OBJECTIVES
Participants will learn the basics in R, including a technical introduction into the R syntax. This course is suitable for participants with no knowledge of R or to refresh the basics in R.
Participants will learn the most important concepts and terms in statistics and data analysis and how to
carry out first exploratory and inferential statistical analyses in R.
WORKSHOP CONTENT
- Working with R and RStudio
- Installing and using extension packages in R
- Introduction to help pages and tips for self-help
- Explanation of the most important data types, operators (arithmetic & logical operators) and functions in R
- Importing and exporting data
- Working with data frames and vectors (numeric, logical, character, factors), e.g. indexing, splitting
and converting variables or data sets
- Calculating simple summary statistics in R (e.g. median, mean, quantiles, variance, etc.)

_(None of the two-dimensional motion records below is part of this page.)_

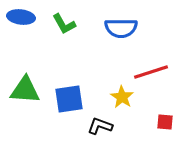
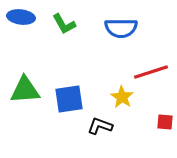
green triangle: rotated 8 degrees counterclockwise
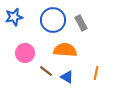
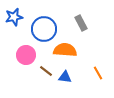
blue circle: moved 9 px left, 9 px down
pink circle: moved 1 px right, 2 px down
orange line: moved 2 px right; rotated 40 degrees counterclockwise
blue triangle: moved 2 px left; rotated 24 degrees counterclockwise
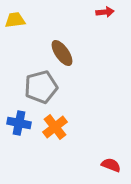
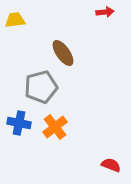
brown ellipse: moved 1 px right
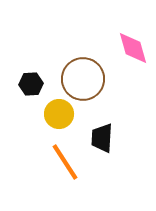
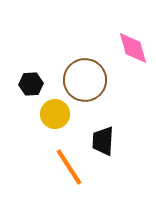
brown circle: moved 2 px right, 1 px down
yellow circle: moved 4 px left
black trapezoid: moved 1 px right, 3 px down
orange line: moved 4 px right, 5 px down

- Definition of Data Science and other basic terms
- Introduction to ggplot2 for data visualisation
- Univariate descriptive statistics and data visualisation in R: frequency tables, bar charts, histograms, kernel density estimation, box plots, densities and distributions, QQ plots, etc.
- Multivariate descriptive statistics and data visualisation in R: cross tables, scatter plots, correlation
- Introduction to statistical inference: Point estimation, interval estimation and confidence intervals.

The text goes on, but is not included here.